Description: You don’t have the power? Well, there’s no need to ask Scotty – the SparkFun Benchtop Power Board Kit has your back. This board will let you take advantage of your power supply to create a benchtop power supply with enough juice to run almost any of your embedded electronics projects.
The benchtop power board kit was created to provide quick access to the typical voltages needed when developing physical computing projects (embedded systems). After assembling the kit you’ll have access to four different voltages (3.3V, 5V, 12V and -12V) each with their own replaceable 5A fuse. Each power rail has a corresponding ground connection; all of the power rails are brought out to a binding post. The benchtop power board should be powered by a standard computer power supply with an ATX connector. With this rev we have finally added a power switch and made each standoff to a more appropriate height to fit the mounting posts.
This kit is simple to put together and shouldn’t take more than 30-45 minutes for a beginner.
Based on 10 ratings:
2 of 2 found this helpful:
Pretty cool little device. Build once and plug and play to save the trouble of having to mod old power supplies. Fairly easy to build too.
I guess it’s not a big deal with more modern supplies, I remember when I started converting ATX supplies many of them wouldn’t latch on without a healthy load on the 5V rail. If you run across this problem, it could be solved fairly easily by connecting a dummy load at the binding posts. I remember having less frequent problems with the other rails not being voltage stable without their own loads also, but those were kind of a case by case basis.
Words of caution: -I accidentally shorted the back of one of the 90° ATX connector pins to one of the fuse blocks with the probe when carelessly trying to probe for voltages on first use. Power supply went into protection mode so it was fine, but I’d probably recommend protecting the exposed 90° pins (taping, etc) and/or not trying to probe around them. -As a general FYI, I had a few issues on soldering the wire jumpers to the through hole spots in the board for the ground posts. Even with my decent 80W temp controlled soldering station, the heat was getting sucked up by the huge ground plane in the board (nearly the whole board was getting warm) resulting in cold joints. I had to turn my iron up to about 450°C to be able to dump enough heat into the board to get solder to stick well to the PCB pads. -Triple check orientation of fuse holders before soldering. -The black binding posts I got rotated in the board when I was trying to tighten them and their connections down (oval shaped holes supposed to prevent this). I had to hold them with a vice grip. Had no problems with the red ones. -I am also not a fan of how the instructions say to attach the wires to the bottom of the binding posts by crimping it between the two nuts. This is not a very good connection IMO, I ended up crimping a small ring terminal to the wires and secured that instead.
1 of 1 found this helpful:
1 complaint: as posted elsewhere, the nuts on the posts are too close.
1 observation: the holders for the fuses have notches and can be put in backwards. The notches keep the fuses from sliding, so they are a good thing.
2 recommendations: Add a USB power connector. Add posts to connect jumper wires. Male posts would be simplest, I think.
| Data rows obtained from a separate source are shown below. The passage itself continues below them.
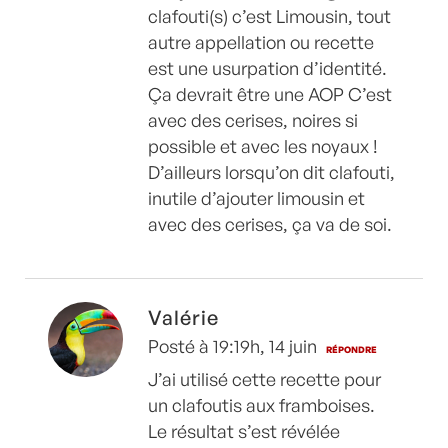
clafouti(s) c’est Limousin, tout
autre appellation ou recette
est une usurpation d’identité.
Ça devrait être une AOP C’est
avec des cerises, noires si
possible et avec les noyaux !
D’ailleurs lorsqu’on dit clafouti,
inutile d’ajouter limousin et
avec des cerises, ça va de soi.
Valérie
Posté à 19:19h, 14 juin
RÉPONDRE
J’ai utilisé cette recette pour
un clafoutis aux framboises.
Le résultat s’est révélée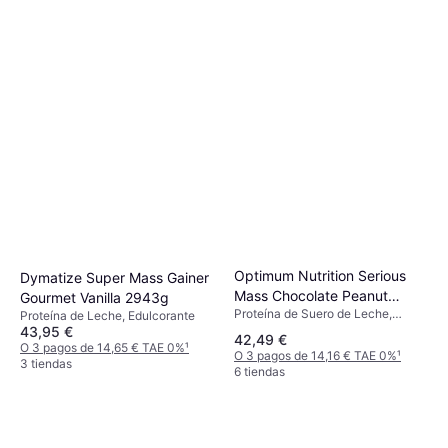
Optimum Nutrition Serious
Dymatize Super Mass Gainer
Mass Chocolate Peanut
Gourmet Vanilla 2943g
Proteína de Suero de Leche,
Butter 2.73kg
Proteína de Leche, Edulcorante
Vitamina B, Vitamina A, Vitamina E,
43,95 €
42,49 €
Vitamina D, Vitamina C, Cobre,
O 3 pagos de 14,65 € TAE 0%
¹
O 3 pagos de 14,16 € TAE 0%
¹
Hierro, Potasio, Calcio, Yodo, Zinc,
3 tiendas
6 tiendas
Magnesio, Selenio, Manganeso,
Cromo, Mejora la función
muscular, Edulcorante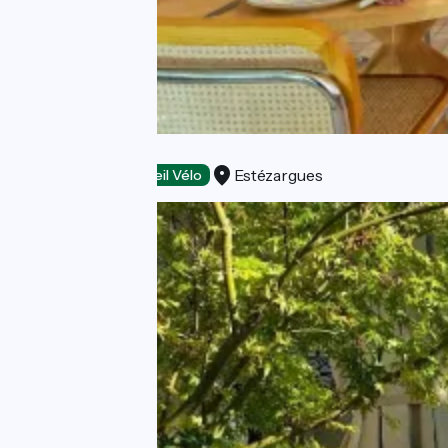
Place 70
Estézargues
Restaurants
Accueil Vélo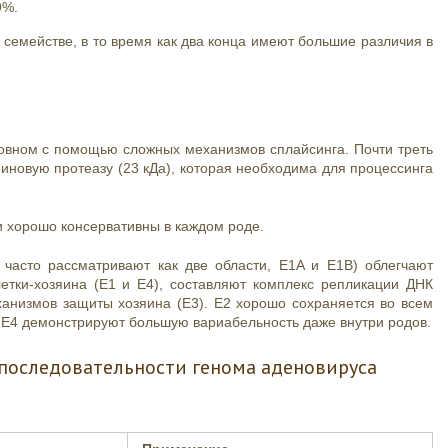
9%.
семействе, в то время как два конца имеют большие различия в
новном с помощью сложных механизмов сплайсинга. Почти треть
иновую протеазу (23 кДа), которая необходима для процессинга
ки хорошо консервативны в каждом роде.
 часто рассматривают как две области, E1A и E1B) облегчают
тки-хозяина (E1 и E4), составляют комплекс репликации ДНК
ханизмов защиты хозяина (E3). E2 хорошо сохраняется во всем
 и E4 демонстрируют большую вариабельность даже внутри родов.
з последовательности генома аденовируса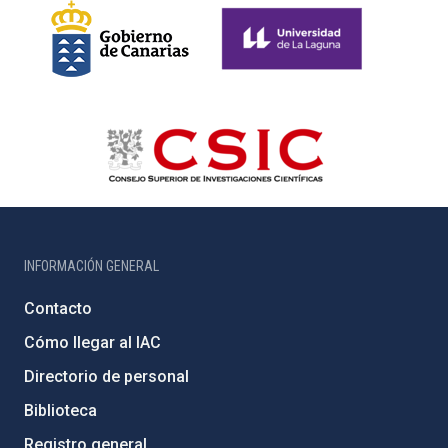
INFORMACIÓN GENERAL
Contacto
Cómo llegar al IAC
Directorio de personal
Biblioteca
Registro general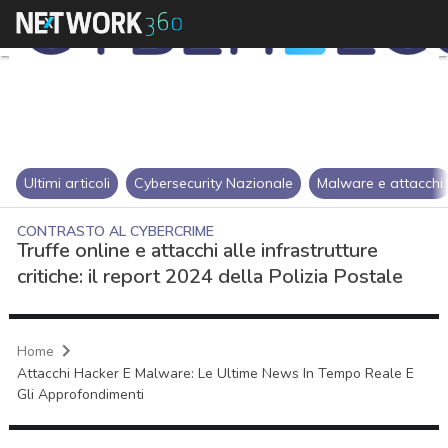
Ultimi articoli
Cybersecurity Nazionale
Malware e attacchi
CONTRASTO AL CYBERCRIME
Truffe online e attacchi alle infrastrutture
critiche: il report 2024 della Polizia Postale
Home
Attacchi Hacker E Malware: Le Ultime News In Tempo Reale E
Gli Approfondimenti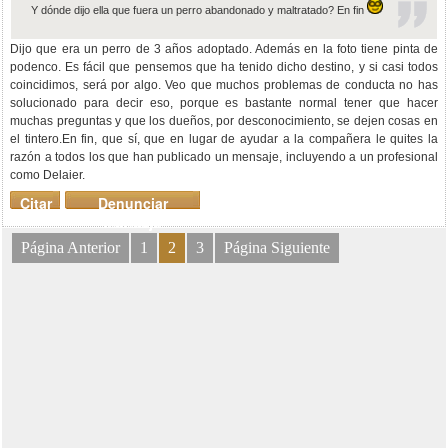
Y dónde dijo ella que fuera un perro abandonado y maltratado? En fin
Dijo que era un perro de 3 años adoptado. Además en la foto tiene pinta de
podenco. Es fácil que pensemos que ha tenido dicho destino, y si casi todos
coincidimos, será por algo. Veo que muchos problemas de conducta no has
solucionado para decir eso, porque es bastante normal tener que hacer
muchas preguntas y que los dueños, por desconocimiento, se dejen cosas en
el tintero.En fin, que sí, que en lugar de ayudar a la compañera le quites la
razón a todos los que han publicado un mensaje, incluyendo a un profesional
como Delaier.
Citar
Denunciar
mensaje
Página Anterior
1
2
3
Página Siguiente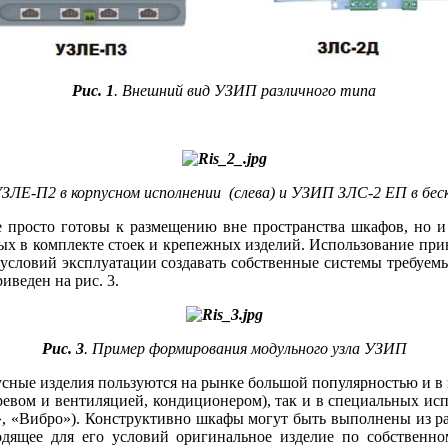
Рис. 1
. Внешний вид УЗИП различного типа
ЗЛЕ-П2 в корпусном исполнении (слева) и УЗИП ЗЛС‑2 ЕП в бе
е просто готовы к размещению вне пространства шкафов, но и
х в комплекте стоек и крепежных изделий. Использование принц
х условий эксплуатации создавать собственные системы требуем
веден на рис. 3.
Рис. 3
. Пример формирования модульного узла УЗИП
рпусные изделия пользуются на рынке большой популярностью и 
гревом и вентиляцией, кондиционером), так и в специальных и
, «Вибро»). Конструктивно шкафы могут быть выполнены из ра
ходящее для его условий оригинальное изделие по собственн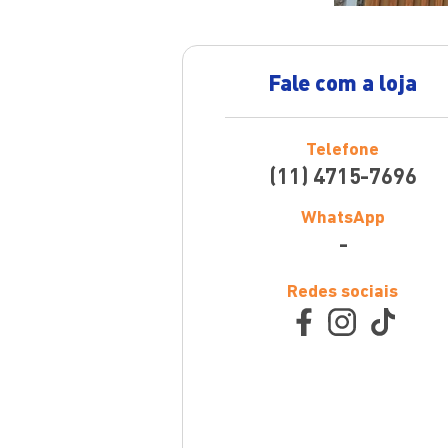
Fale com a loja
Telefone
(11) 4715-7696
WhatsApp
-
Redes sociais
All in all, recommended. (and pleasantly surprised I didn’t burn anything down while assembling it)
3 of 3 found this helpful:
Works good for all electronic projects. Would like to see a version with a lm317 and variable resistor to create an adjustable voltage out.
6 of 7 found this helpful:
Couple of nitpicky things: silkscreened print suggests an orientation that is unlikely, that the powered device is away from the user while the ATX power supply is close to the user.
The banana jacks are spaced at the standard distance, but each GND+Voltage pair is placed very close to its neighbor, which visually creates pairings that don’t match the silkscreen.
It works as intended and has a very welcome place on my bench
1 of 2 found this helpful:
This was what our son wanted for a project he is building. He is very happy with the way this has preformed for him.
1 of 2 found this helpful:
I can’t use this with my power supply because it turns out the pin-out on mine is not standard ATX! I have a salvaged Apple G5 PSU (2004) that I want to use as a benchtop supply. I went ahead and modified the design of this board to suit my needs. Go open source hardware! https://github.com/dustMason/Apple-G5-PSU-Benchtop-Power-Supply-Breakout
I’m new to electronics in general. This was a great project to start honing my soldering skills. It works exactly as described. I couldn’t be happier with this power board. Thanks!
Easy to assemble and works fine.
It went together fast and easy. The only change I did from the instructions was putting ring terminals on the ends of the wires. Then there would be no chance of them coming loose. Now I have more power for projects and rock solid stable voltages. Great product!